**Exercise directions:** Whenever the string "Airwheel" turns up in a line below, that line should be copied.

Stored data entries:
===============

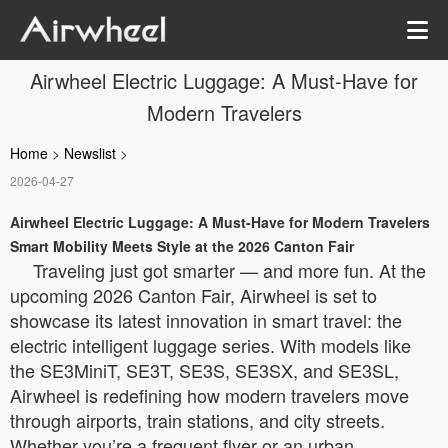
Airwheel Electric Luggage: A Must-Have for
Modern Travelers
Home
>
Newslist
>
2026-04-27
Airwheel Electric Luggage: A Must-Have for Modern Travelers
Smart Mobility Meets Style at the 2026 Canton Fair
Traveling just got smarter — and more fun. At the
upcoming 2026 Canton Fair, Airwheel is set to
showcase its latest innovation in smart travel: the
electric intelligent luggage series. With models like
the SE3MiniT, SE3T, SE3S, SE3SX, and SE3SL,
Airwheel is redefining how modern travelers move
through airports, train stations, and city streets.
Whether you’re a frequent flyer or an urban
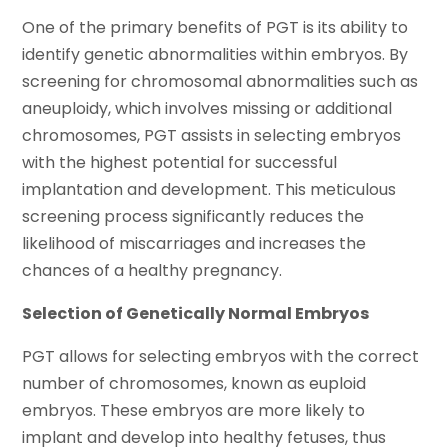
One of the primary benefits of PGT is its ability to
identify genetic abnormalities within embryos. By
screening for chromosomal abnormalities such as
aneuploidy, which involves missing or additional
chromosomes, PGT assists in selecting embryos
with the highest potential for successful
implantation and development. This meticulous
screening process significantly reduces the
likelihood of miscarriages and increases the
chances of a healthy pregnancy.
Selection of Genetically Normal Embryos
PGT allows for selecting embryos with the correct
number of chromosomes, known as euploid
embryos. These embryos are more likely to
implant and develop into healthy fetuses, thus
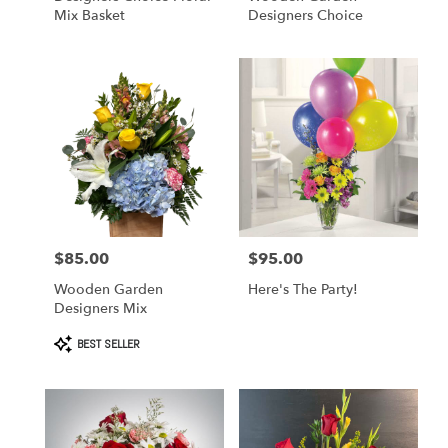
Mix Basket
Designers Choice
$85.00
$95.00
Price:
Price:
Wooden Garden
Here's The Party!
Designers Mix
Product
BEST SELLER
Tags:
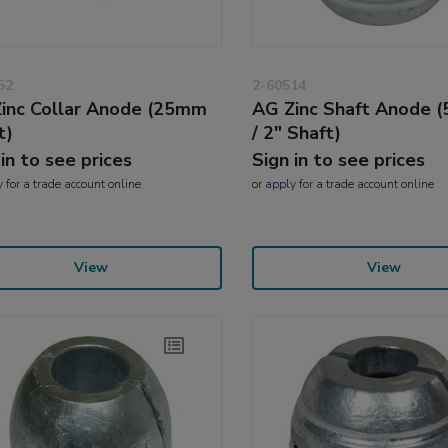
52
2-60514
inc Collar Anode (25mm
AG Zinc Shaft Anode 
t)
/ 2" Shaft)
 in to see prices
Sign in to see prices
y
for a trade account online
or
apply
for a trade account online
View
View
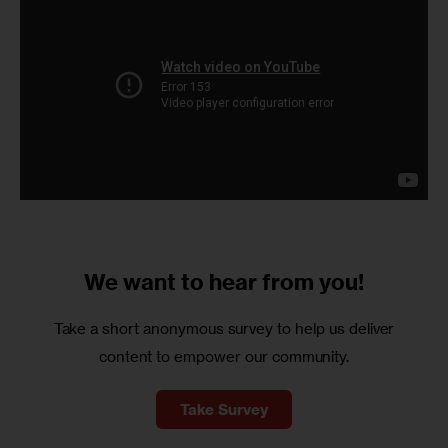
We want to
hear from you!
Take a short anonymous survey to help us deliver
content to empower our community.
Take Survey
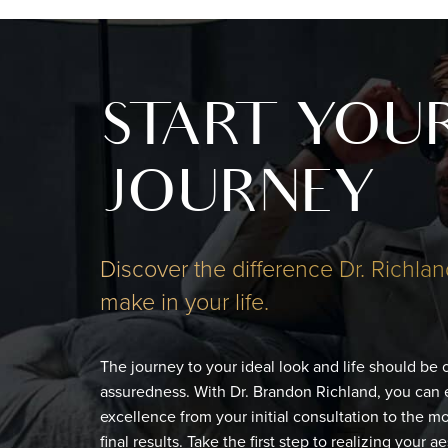
START YOU
JOURNEY
Discover the difference Dr. Richlan
make in your life.
The journey to your ideal look and life should be
assuredness. With Dr. Brandon Richland, you can 
excellence from your initial consultation to the 
final results. Take the first step to realizing your a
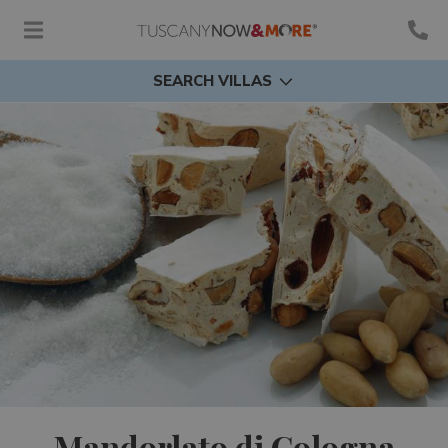
SEARCH VILLAS
Mandorlato di Cologna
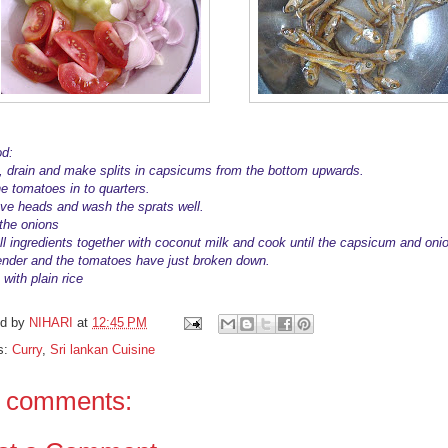
d:
 drain and make splits in capsicums from the bottom upwards.
he tomatoes in to quarters.
e heads and wash the sprats well.
 the onions
ll ingredients together with coconut milk and cook until the capsicum and oni
ender and the tomatoes have just broken down.
with plain rice
ed by
NIHARI
at
12:45 PM
s:
Curry
,
Sri lankan Cuisine
 comments:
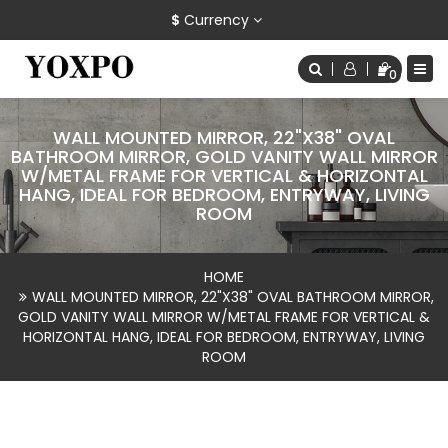
$
Currency
0
WALL MOUNTED MIRROR, 22"X38" OVAL
BATHROOM MIRROR, GOLD VANITY WALL MIRROR
W/METAL FRAME FOR VERTICAL & HORIZONTAL
HANG, IDEAL FOR BEDROOM, ENTRYWAY, LIVING
ROOM
HOME
WALL MOUNTED MIRROR, 22"X38" OVAL BATHROOM MIRROR,
GOLD VANITY WALL MIRROR W/METAL FRAME FOR VERTICAL &
HORIZONTAL HANG, IDEAL FOR BEDROOM, ENTRYWAY, LIVING
ROOM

===============

**Response to the exercise:**
Airwheel Electric Luggage: A Must-Have for
Airwheel Electric Luggage: A Must-Have for Modern Travelers
upcoming 2026 Canton Fair, Airwheel is set to
Airwheel is redefining how modern travelers move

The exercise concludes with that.